## TASK REQUIREMENTS:
Make a verbatim copy of all the records. Skip every image.

Start of MATERIAL SHOWN

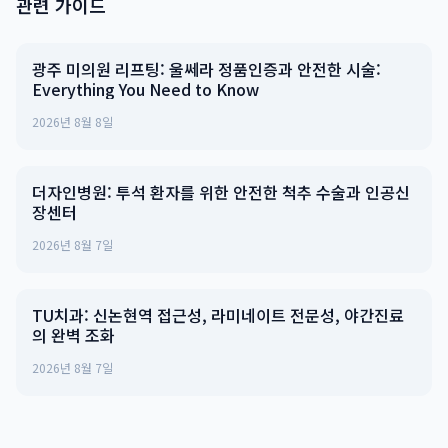
관련 가이드
광주 미의원 리프팅: 울쎄라 정품인증과 안전한 시술:
Everything You Need to Know
2026년 8월 8일
더자인병원: 투석 환자를 위한 안전한 척추 수술과 인공신
장센터
2026년 8월 7일
TU치과: 신논현역 접근성, 라미네이트 전문성, 야간진료
의 완벽 조화
2026년 8월 7일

End of MATERIAL SHOWN

## RESPONSE AREA:
관련 가이드
광주 미의원 리프팅: 울쎄라 정품인증과 안전한 시술:
Everything You Need to Know
2026년 8월 8일
더자인병원: 투석 환자를 위한 안전한 척추 수술과 인공신
장센터
2026년 8월 7일
TU치과: 신논현역 접근성, 라미네이트 전문성, 야간진료
의 완벽 조화
2026년 8월 7일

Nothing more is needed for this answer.